たとえば「regarding」という言葉で検索する。すると即座に写真のように類義語が一覧で表示される。広告が少ないのも表示が速い理由かもしれない。



デフォルトでは「rating」の順に表示されるが、これは利用者たちの投票によるスコアだ。つまり、単に類語が羅列されているというより、実際に使用されていると思われる順に提示されている。

その投票はもちろん自分でもできる。写真の上矢印(緑色)や下矢印(赤色)を押せばよい。

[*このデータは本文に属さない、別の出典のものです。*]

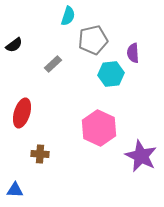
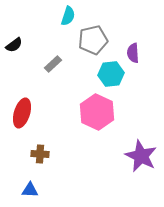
pink hexagon: moved 2 px left, 16 px up
blue triangle: moved 15 px right
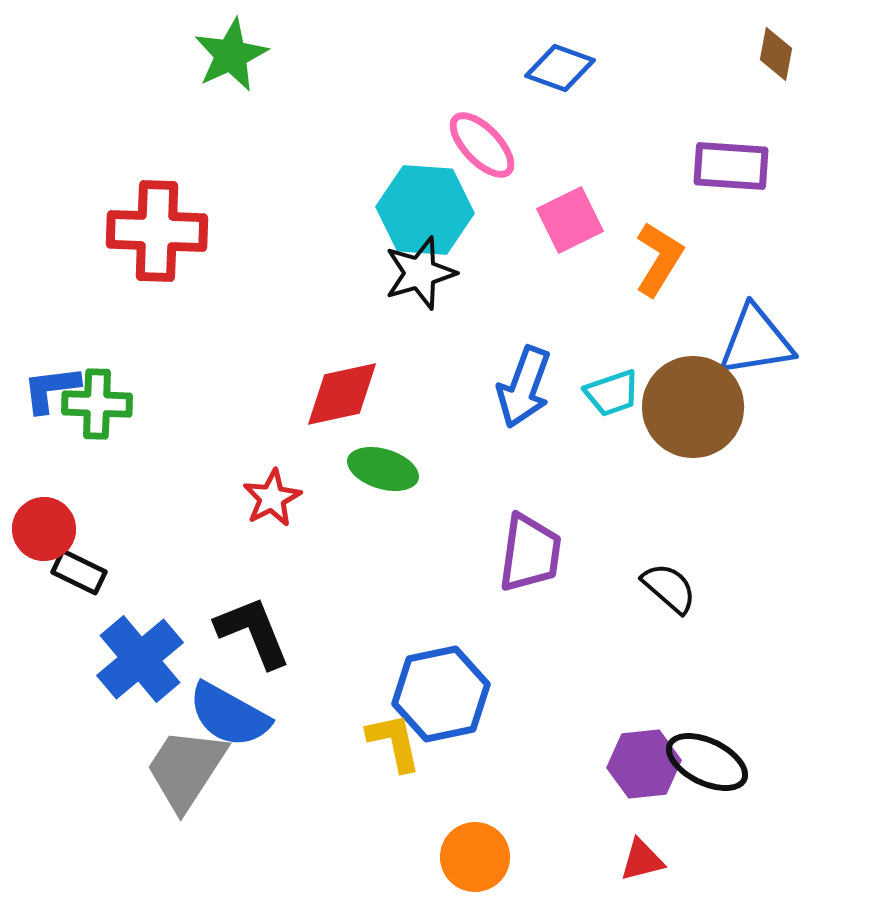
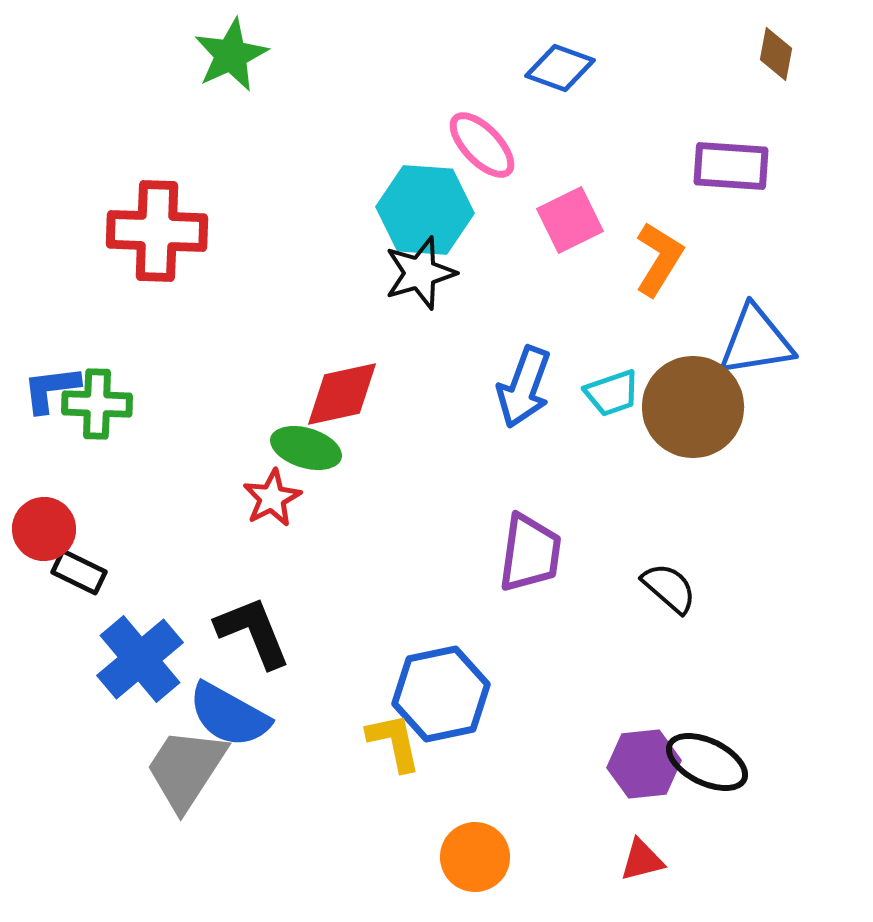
green ellipse: moved 77 px left, 21 px up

ページの左側を見ると、さまざまなメニュー項目がある。



たとえば上部の「Lists」には「synonyms」(類義語)のほかにも、「antonyms」(反義語)、「definitions」(定義)、「examples」(例)がある。定義については、別の定評ある辞書も併せて見てもよいかもしれない。

下部の「Parts of speech」(品詞)メニューを使うと、品詞で絞り込める。「expressions」というのは2語以上の表現なので、単に英単語だけでなく、イディオムのようなものまで提示してくれるので便利である。



ユーザー投票によるシソーラスなので、専門家的視点から見るとやや怪しい部分があるかもしれない。ただ、実際にどれをユーザーが使っているかという情報は貴重である。またすでに10年以上使われている実績はある。

だから、Power Thesaurusは「速く大量に類義語を提示する」という目的に使い、定義などの確認はきちんとした辞書を活用するという合わせ技が良いのかもしれない。